[Instructions to follow]:
Return each entry word for word and skip its pictures.

=== Section Start ===

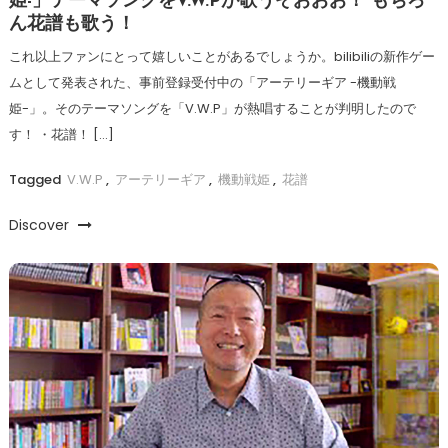
姫-」テーマソングをV.W.Pが歌うぞおおお！ もちろ
ん花譜も歌う！
これ以上ファンにとって嬉しいことがあるでしょうか。bilibiliの新作ゲー
ムとして発表された、事前登録受付中の「アーテリーギア -機動戦
姫-」。そのテーマソングを「V.W.P」が熱唱することが判明したので
す！ ・花譜！ […]
Tagged
V.W.P
,
アーテリーギア
,
機動戦姫
,
花譜
Discover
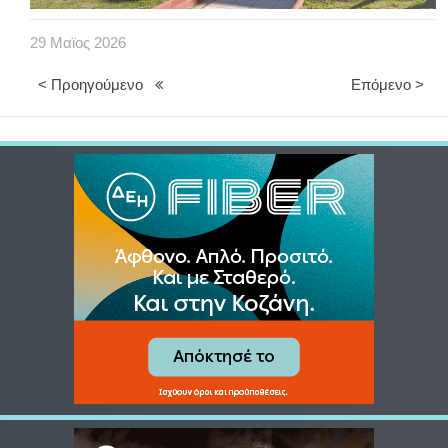
29
Μαϊος
2026
< Προηγούμενο
Επόμενο >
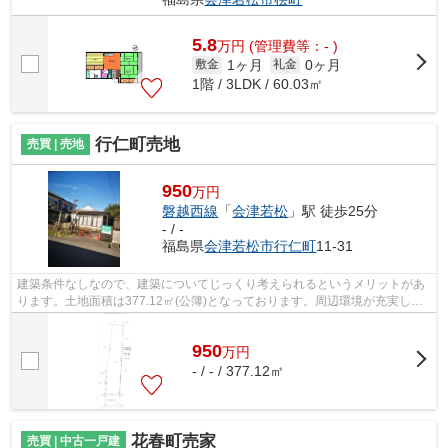
5.8
万
円
(管理費等：- )
1ヶ月
0ヶ月
敷金
礼金
1階 / 3LDK / 60.03㎡
行仁町売地
売買 | 売地
950
万円
磐越西線
「
会津若松
」駅 徒歩25分
- / -
福島県
会津若松市
行仁町
11-31
建築条件なしなので、建築についてじっくり考えられるというメリットがあ
ります。土地面積は377.12㎡(公簿)となっております。周辺環境が充実して
いる在宅用地です。綺麗に整備された...
950
万
円
- / - / 377.12㎡
花春町売家
売買 | 中古一戸建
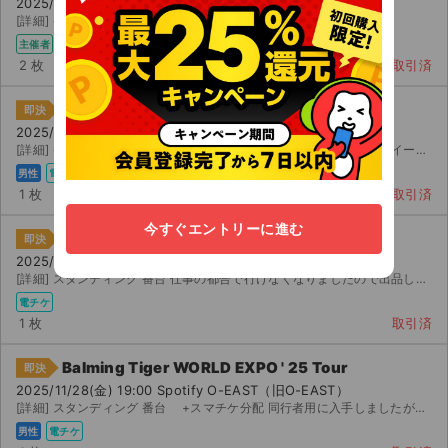
2025/11/28(金) 19:00 Spotify O-EAST（旧O-EAST）
[詳細] 番台 スマチケにて分配いたします
主催者
電チケ
2 枚
取引済
Balming Tiger WORLD EXPO ' 25 Tour
即決
2025/11/28(金) 19:00 Spotify O-EAST（旧O-EAST）
[詳細] 番台 仕事の都合で参加が難しくなったため出品いたします。 イープラスのスマチケにて分配...
男性
電チケ
1 枚
取引済
今すぐエントリーに進む
Balming Tiger WORLD EXPO ' 25 Tour
即決
2025/11/28(金) 19:00 Spotify O-EAST（旧O-EAST）
[詳細] スタンディング 番台 仕事の都合で行けなくなりましたので出品します。 〜 番の...
電チケ
1 枚
取引済
Balming Tiger WORLD EXPO ' 25 Tour
即決
2025/11/28(金) 19:00 Spotify O-EAST（旧O-EAST）
[詳細] スタンディング 番台 +スマチケ分配 同行者用に入手しましたが、行けなくなってしまった...
男性
電チケ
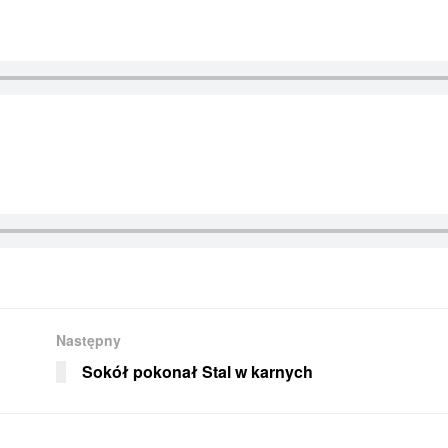
Następny
Sokół pokonał Stal w karnych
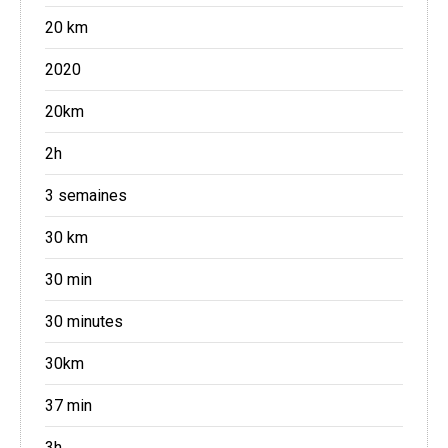
20 km
2020
20km
2h
3 semaines
30 km
30 min
30 minutes
30km
37 min
3h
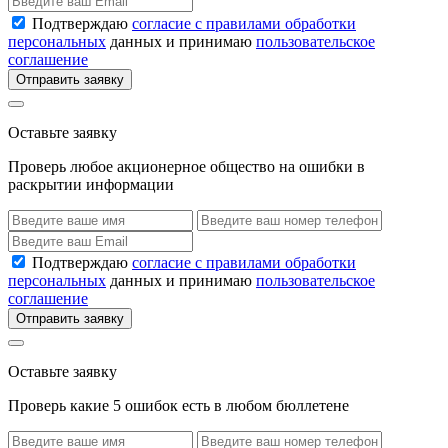
Подтверждаю
согласие с правилами обработки
персональных
данных и принимаю
пользовательское
соглашение
Отправить заявку
Оставьте заявку
Проверь любое акционерное общество на ошибки в
раскрытии информации
Подтверждаю
согласие с правилами обработки
персональных
данных и принимаю
пользовательское
соглашение
Отправить заявку
Оставьте заявку
Проверь какие 5 ошибок есть в любом бюллетене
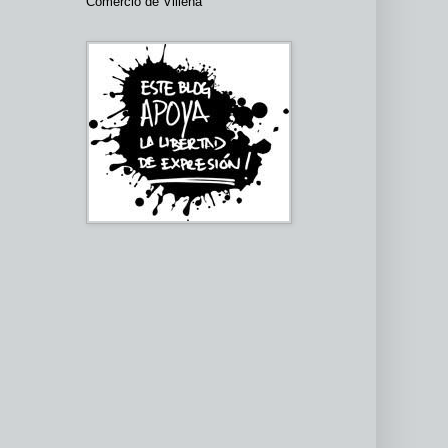
Comercio de Villena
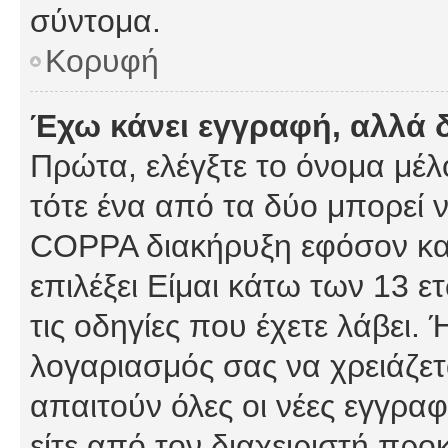
σύντομα.
Κορυφή
Έχω κάνει εγγραφή, αλλά 
Πρώτα, ελέγξτε το όνομα μέλο
τότε ένα από τα δύο μπορεί ν
COPPA διακήρυξη εφόσον κατ
επιλέξει Είμαι κάτω των 13 
τις οδηγίες που έχετε λάβει. 
λογαριασμός σας να χρειάζε
απαιτούν όλες οι νέες εγγραφ
είτε από τον διαχειριστή προ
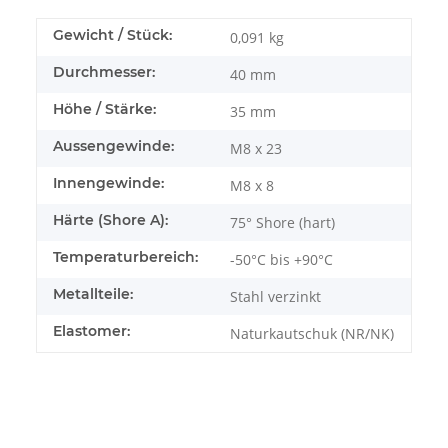
Gewicht / Stück:
0,091
kg
Durchmesser:
40 mm
Höhe / Stärke:
35 mm
Aussengewinde:
M8 x 23
Innengewinde:
M8 x 8
Härte (Shore A):
75° Shore (hart)
Temperaturbereich:
-50°C bis +90°C
Metallteile:
Stahl verzinkt
Elastomer:
Naturkautschuk (NR/NK)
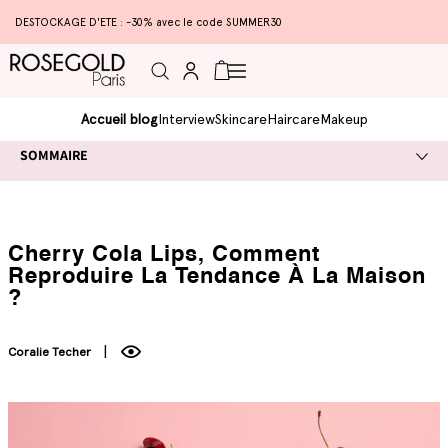
DESTOCKAGE D'ETE : -30% avec le code SUMMER30
Connexion
Panier
Accueil blog
Interview
Skincare
Haircare
Makeup
SOMMAIRE
Cherry Cola Lips, Comment
Reproduire La Tendance À La Maison
?
Coralie Techer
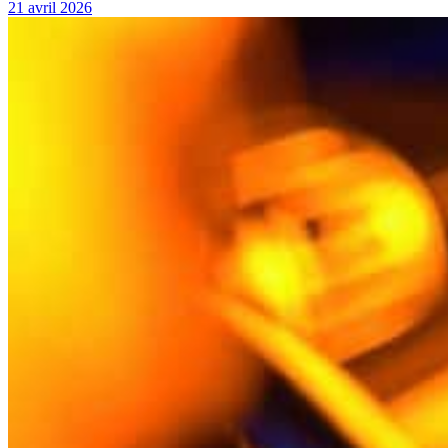
21 avril 2026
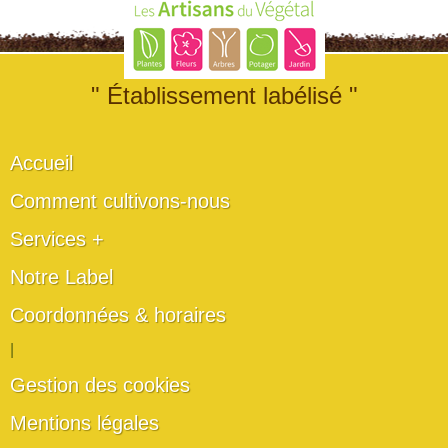
" Établissement labélisé "
Accueil
Comment cultivons-nous
Services +
Notre Label
Coordonnées & horaires
|
Gestion des cookies
Mentions légales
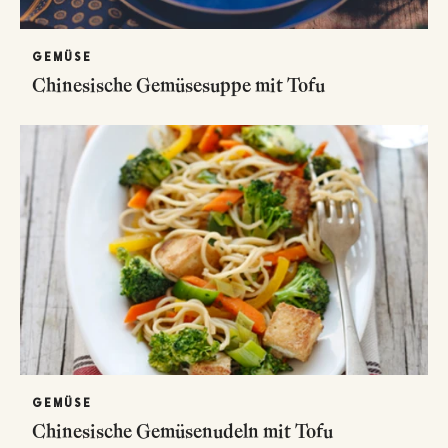
GEMÜSE
Chinesische Gemüsesuppe mit Tofu
GEMÜSE
Chinesische Gemüsenudeln mit Tofu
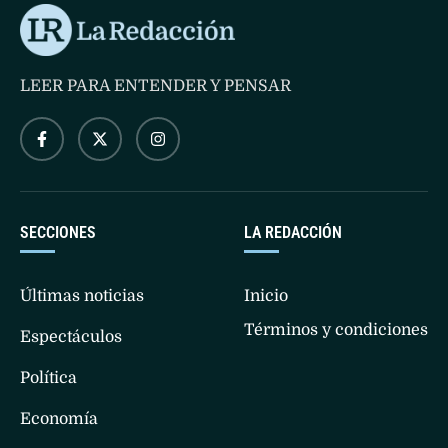
LEER PARA ENTENDER Y PENSAR
SECCIONES
LA REDACCIÓN
Últimas noticias
Inicio
Términos y condiciones
Espectáculos
Política
Economía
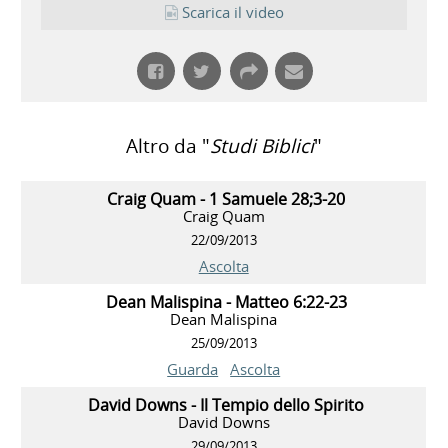
Scarica il video
Altro da "
Studi Biblici
"
Craig Quam - 1 Samuele 28;3-20
Craig Quam
22/09/2013
Ascolta
Dean Malispina - Matteo 6:22-23
Dean Malispina
25/09/2013
Guarda
Ascolta
David Downs - Il Tempio dello Spirito
David Downs
29/09/2013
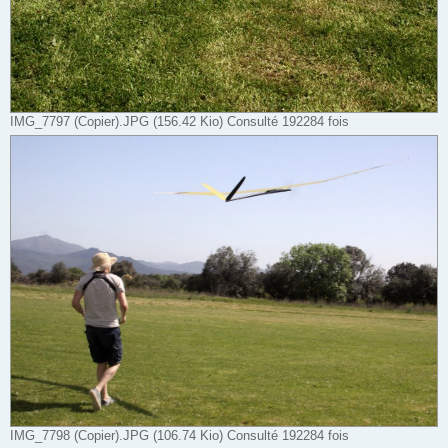
IMG_7797 (Copier).JPG (156.42 Kio) Consulté 192284 fois
IMG_7798 (Copier).JPG (106.74 Kio) Consulté 192284 fois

=== Section End ===

[Task answer]:
姫-」テーマソングをV.W.Pが歌うぞおおお！ もちろ
ん花譜も歌う！
これ以上ファンにとって嬉しいことがあるでしょうか。bilibiliの新作ゲー
ムとして発表された、事前登録受付中の「アーテリーギア -機動戦
姫-」。そのテーマソングを「V.W.P」が熱唱することが判明したので
す！ ・花譜！ […]
Tagged
V.W.P
,
アーテリーギア
,
機動戦姫
,
花譜
Discover
29
Μαϊος
2026
< Προηγούμενο
Επόμενο >
5.8
万
円
(管理費等：- )
1ヶ月
0ヶ月
敷金
礼金
1階 / 3LDK / 60.03㎡
行仁町売地
売買 | 売地
950
万円
磐越西線
「
会津若松
」駅 徒歩25分
- / -
福島県
会津若松市
行仁町
11-31
建築条件なしなので、建築についてじっくり考えられるというメリットがあ
ります。土地面積は377.12㎡(公簿)となっております。周辺環境が充実して
いる在宅用地です。綺麗に整備された...
950
万
円
- / - / 377.12㎡
花春町売家
売買 | 中古一戸建
2025/11/28(金) 19:00 Spotify O-EAST（旧O-EAST）
[詳細] 番台 スマチケにて分配いたします
主催者
電チケ
2 枚
取引済
Balming Tiger WORLD EXPO ' 25 Tour
即決
2025/11/28(金) 19:00 Spotify O-EAST（旧O-EAST）
[詳細] 番台 仕事の都合で参加が難しくなったため出品いたします。 イープラスのスマチケにて分配...
男性
電チケ
1 枚
取引済
今すぐエントリーに進む
Balming Tiger WORLD EXPO ' 25 Tour
即決
2025/11/28(金) 19:00 Spotify O-EAST（旧O-EAST）
[詳細] スタンディング 番台 仕事の都合で行けなくなりましたので出品します。 〜 番の...
電チケ
1 枚
取引済
Balming Tiger WORLD EXPO ' 25 Tour
即決
2025/11/28(金) 19:00 Spotify O-EAST（旧O-EAST）
[詳細] スタンディング 番台 +スマチケ分配 同行者用に入手しましたが、行けなくなってしまった...
男性
電チケ
Następny
Sokół pokonał Stal w karnych
20 km
2020
20km
2h
3 semaines
30 km
30 min
30 minutes
30km
37 min
3h
Подтверждаю
согласие с правилами обработки
персональных
данных и принимаю
пользовательское
соглашение
Отправить заявку
Оставьте заявку
Проверь любое акционерное общество на ошибки в
раскрытии информации
Подтверждаю
согласие с правилами обработки
персональных
данных и принимаю
пользовательское
соглашение
Отправить заявку
Оставьте заявку
Проверь какие 5 ошибок есть в любом бюллетене
Comercio de Villena
σύντομα.
Κορυφή
Έχω κάνει εγγραφή, αλλά 
Πρώτα, ελέγξτε το όνομα μέλο
τότε ένα από τα δύο μπορεί ν
COPPA διακήρυξη εφόσον κατ
επιλέξει Είμαι κάτω των 13 
τις οδηγίες που έχετε λάβει. 
λογαριασμός σας να χρειάζε
απαιτούν όλες οι νέες εγγραφ
είτε από τον διαχειριστή προ
Gewicht / Stück:
0,091
kg
Durchmesser:
40 mm
Höhe / Stärke:
35 mm
Aussengewinde:
M8 x 23
Innengewinde:
M8 x 8
Härte (Shore A):
75° Shore (hart)
Temperaturbereich:
-50°C bis +90°C
Metallteile:
Stahl verzinkt
Elastomer:
Naturkautschuk (NR/NK)
DESTOCKAGE D'ETE : -30% avec le code SUMMER30
Connexion
Panier
Accueil blog
Interview
Skincare
Haircare
Makeup
SOMMAIRE
Cherry Cola Lips, Comment
Reproduire La Tendance À La Maison
?
Coralie Techer
21 avril 2026
" Établissement labélisé "
Accueil
Comment cultivons-nous
Services +
Notre Label
Coordonnées & horaires
|
Gestion des cookies
Mentions légales
GEMÜSE
Chinesische Gemüsesuppe mit Tofu
GEMÜSE
Chinesische Gemüsenudeln mit Tofu
LEER PARA ENTENDER Y PENSAR
SECCIONES
LA REDACCIÓN
Últimas noticias
Inicio
Términos y condiciones
Espectáculos
Política
Economía
Scarica il video
Altro da "
Studi Biblici
"
Craig Quam - 1 Samuele 28;3-20
Craig Quam
22/09/2013
Ascolta
Dean Malispina - Matteo 6:22-23
Dean Malispina
25/09/2013
Guarda
Ascolta
David Downs - Il Tempio dello Spirito
David Downs
29/09/2013
IMG_7797 (Copier).JPG (156.42 Kio) Consulté 192284 fois
IMG_7798 (Copier).JPG (106.74 Kio) Consulté 192284 fois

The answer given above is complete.